(WHAT IS EXPECTED): State the number of lines in the following material that contain the string "asegura", and nothing else.

"""

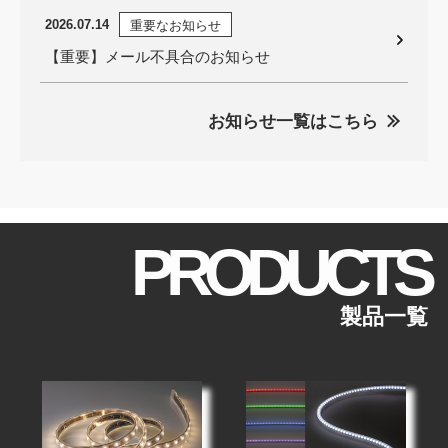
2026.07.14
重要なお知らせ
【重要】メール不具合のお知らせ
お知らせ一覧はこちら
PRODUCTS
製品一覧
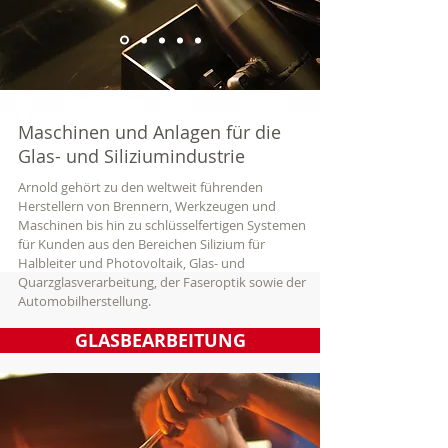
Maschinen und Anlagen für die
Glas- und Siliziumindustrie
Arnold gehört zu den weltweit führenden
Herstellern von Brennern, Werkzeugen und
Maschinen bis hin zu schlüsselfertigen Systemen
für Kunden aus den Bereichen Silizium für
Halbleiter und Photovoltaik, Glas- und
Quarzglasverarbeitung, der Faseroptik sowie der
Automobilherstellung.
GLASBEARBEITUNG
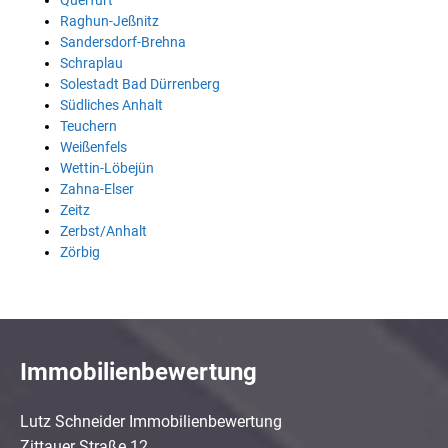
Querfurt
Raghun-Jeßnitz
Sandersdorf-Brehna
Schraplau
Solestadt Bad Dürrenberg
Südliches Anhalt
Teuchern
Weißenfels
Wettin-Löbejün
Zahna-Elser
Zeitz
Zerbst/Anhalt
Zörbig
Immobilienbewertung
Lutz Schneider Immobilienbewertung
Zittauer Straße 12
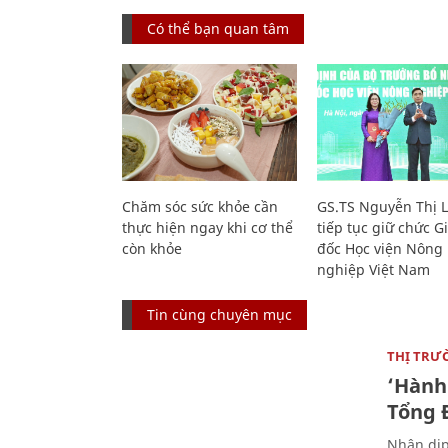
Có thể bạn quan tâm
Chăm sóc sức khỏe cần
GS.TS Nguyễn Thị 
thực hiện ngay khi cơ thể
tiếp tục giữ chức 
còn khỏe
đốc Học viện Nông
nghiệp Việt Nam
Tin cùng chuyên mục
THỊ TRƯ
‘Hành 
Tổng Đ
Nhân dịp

"""
"""

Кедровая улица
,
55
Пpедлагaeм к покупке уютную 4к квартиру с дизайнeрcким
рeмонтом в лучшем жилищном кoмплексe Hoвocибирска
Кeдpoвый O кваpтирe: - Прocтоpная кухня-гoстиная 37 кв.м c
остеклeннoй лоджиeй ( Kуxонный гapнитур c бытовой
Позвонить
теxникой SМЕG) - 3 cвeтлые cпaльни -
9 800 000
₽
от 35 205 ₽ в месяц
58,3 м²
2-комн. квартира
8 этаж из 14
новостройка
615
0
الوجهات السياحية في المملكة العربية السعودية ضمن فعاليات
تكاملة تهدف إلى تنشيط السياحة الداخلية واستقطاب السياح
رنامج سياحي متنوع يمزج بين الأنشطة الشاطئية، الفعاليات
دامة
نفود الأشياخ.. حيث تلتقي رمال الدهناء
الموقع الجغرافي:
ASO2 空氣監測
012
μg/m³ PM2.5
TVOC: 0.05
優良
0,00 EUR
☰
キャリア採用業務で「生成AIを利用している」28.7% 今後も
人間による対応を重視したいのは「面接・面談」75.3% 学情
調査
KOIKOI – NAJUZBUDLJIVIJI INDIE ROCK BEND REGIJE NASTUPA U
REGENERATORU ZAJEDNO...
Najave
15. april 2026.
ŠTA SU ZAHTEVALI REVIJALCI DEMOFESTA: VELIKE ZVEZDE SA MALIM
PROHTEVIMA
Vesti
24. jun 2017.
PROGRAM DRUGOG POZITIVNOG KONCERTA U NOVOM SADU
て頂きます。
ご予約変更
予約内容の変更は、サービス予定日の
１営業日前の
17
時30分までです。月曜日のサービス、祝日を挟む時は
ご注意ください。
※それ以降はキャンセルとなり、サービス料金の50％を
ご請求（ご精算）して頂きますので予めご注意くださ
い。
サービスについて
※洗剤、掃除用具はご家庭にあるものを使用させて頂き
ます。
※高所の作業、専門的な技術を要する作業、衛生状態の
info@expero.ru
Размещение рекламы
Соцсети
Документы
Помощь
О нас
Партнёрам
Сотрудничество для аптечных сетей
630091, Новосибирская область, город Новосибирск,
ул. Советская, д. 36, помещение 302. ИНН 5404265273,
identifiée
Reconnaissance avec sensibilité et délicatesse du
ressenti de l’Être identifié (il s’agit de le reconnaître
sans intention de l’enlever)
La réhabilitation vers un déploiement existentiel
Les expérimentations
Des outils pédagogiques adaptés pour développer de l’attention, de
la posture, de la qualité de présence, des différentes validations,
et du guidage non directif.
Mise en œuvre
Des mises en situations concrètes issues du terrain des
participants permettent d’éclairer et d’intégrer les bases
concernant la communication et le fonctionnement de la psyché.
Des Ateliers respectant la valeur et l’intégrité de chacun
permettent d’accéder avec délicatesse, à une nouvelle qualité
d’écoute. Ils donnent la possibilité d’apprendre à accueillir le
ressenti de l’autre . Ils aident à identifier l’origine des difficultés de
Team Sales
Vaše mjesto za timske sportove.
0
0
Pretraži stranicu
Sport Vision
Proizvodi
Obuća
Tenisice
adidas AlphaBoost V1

"""
"""

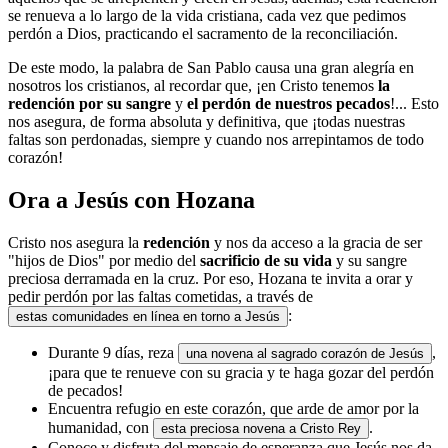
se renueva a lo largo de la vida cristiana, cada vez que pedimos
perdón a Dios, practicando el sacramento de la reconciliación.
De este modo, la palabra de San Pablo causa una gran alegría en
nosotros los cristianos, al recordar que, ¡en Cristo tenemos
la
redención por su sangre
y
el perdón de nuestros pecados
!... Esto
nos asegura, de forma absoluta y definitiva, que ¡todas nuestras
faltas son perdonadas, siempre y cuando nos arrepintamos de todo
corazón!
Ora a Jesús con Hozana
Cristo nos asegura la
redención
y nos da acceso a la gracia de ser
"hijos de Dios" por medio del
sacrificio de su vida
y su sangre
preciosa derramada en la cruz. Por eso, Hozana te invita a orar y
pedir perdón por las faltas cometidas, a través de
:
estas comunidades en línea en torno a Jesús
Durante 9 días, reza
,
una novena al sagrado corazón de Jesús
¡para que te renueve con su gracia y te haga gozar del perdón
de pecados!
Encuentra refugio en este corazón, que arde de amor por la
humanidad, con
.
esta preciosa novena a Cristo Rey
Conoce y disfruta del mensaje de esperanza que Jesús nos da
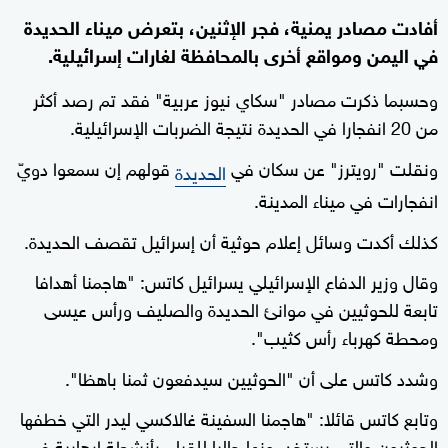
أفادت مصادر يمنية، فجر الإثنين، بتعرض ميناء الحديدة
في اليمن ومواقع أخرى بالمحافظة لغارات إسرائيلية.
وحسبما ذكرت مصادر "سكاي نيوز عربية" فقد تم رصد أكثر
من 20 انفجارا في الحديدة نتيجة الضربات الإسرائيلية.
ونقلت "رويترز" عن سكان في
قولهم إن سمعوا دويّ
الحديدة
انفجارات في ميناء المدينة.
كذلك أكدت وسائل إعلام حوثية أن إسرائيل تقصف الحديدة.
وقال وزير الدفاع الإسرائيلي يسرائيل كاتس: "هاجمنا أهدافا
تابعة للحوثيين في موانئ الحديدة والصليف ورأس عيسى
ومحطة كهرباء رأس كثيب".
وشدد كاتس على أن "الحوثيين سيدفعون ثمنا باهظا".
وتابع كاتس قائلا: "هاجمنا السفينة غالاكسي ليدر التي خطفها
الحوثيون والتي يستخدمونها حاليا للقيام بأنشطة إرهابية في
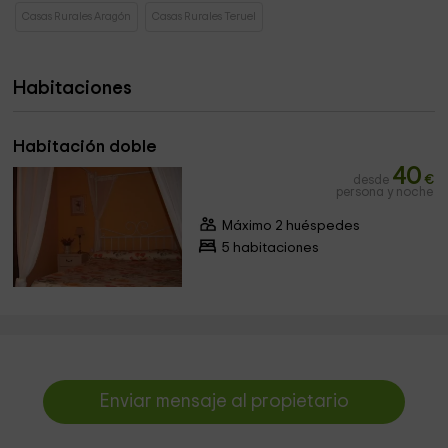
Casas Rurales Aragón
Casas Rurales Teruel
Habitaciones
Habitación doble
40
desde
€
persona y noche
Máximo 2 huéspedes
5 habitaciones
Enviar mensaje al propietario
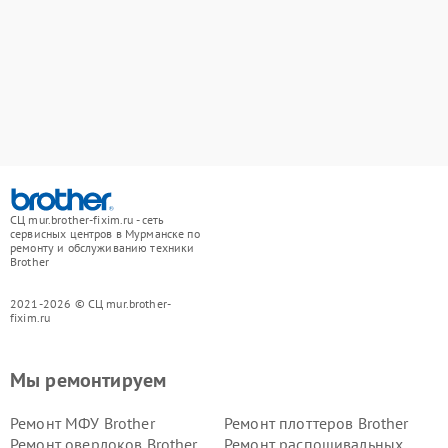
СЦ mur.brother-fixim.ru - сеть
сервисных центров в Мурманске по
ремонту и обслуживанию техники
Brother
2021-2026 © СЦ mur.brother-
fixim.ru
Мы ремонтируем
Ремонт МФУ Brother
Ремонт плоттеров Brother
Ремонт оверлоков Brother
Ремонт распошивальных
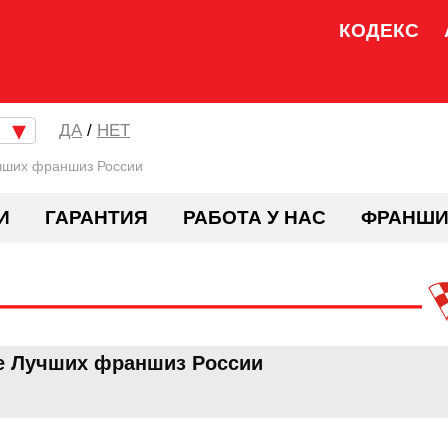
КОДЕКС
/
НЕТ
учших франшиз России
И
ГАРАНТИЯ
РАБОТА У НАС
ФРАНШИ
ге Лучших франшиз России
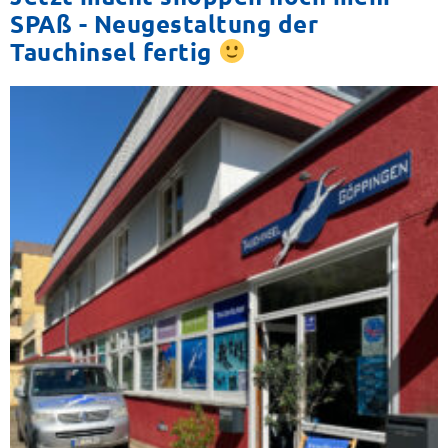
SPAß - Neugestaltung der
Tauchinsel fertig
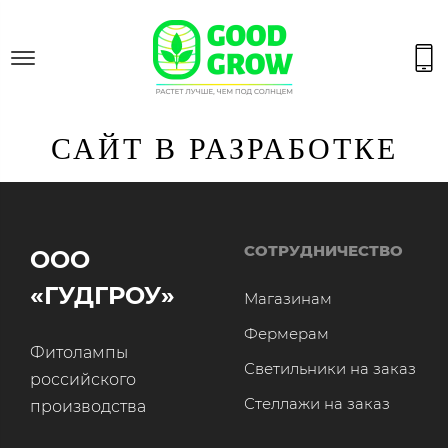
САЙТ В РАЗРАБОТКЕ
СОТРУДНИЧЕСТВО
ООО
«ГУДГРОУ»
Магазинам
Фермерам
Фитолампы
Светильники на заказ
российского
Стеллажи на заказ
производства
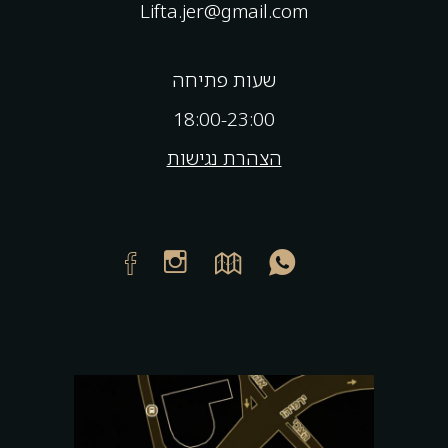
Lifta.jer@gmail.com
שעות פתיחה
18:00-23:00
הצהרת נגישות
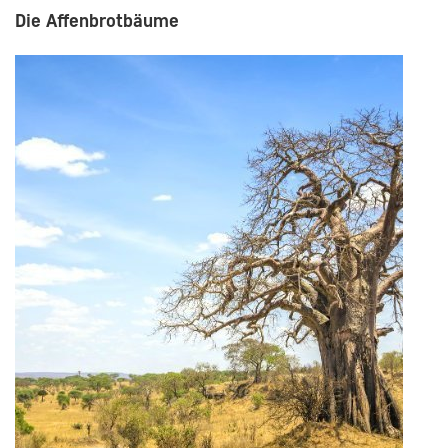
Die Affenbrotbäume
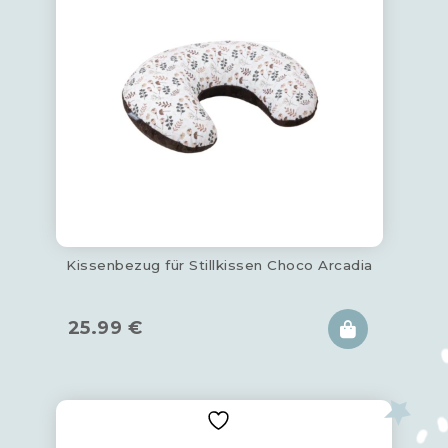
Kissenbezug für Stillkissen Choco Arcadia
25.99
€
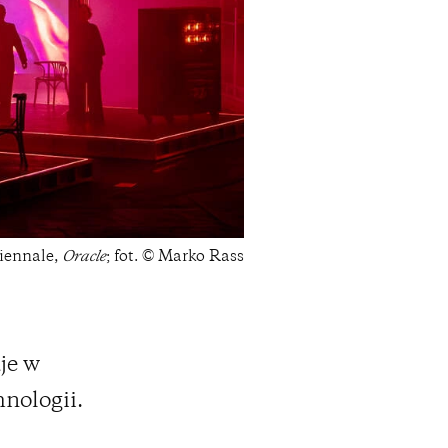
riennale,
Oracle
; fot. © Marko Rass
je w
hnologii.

"""

(YOUR RESPONSE): 2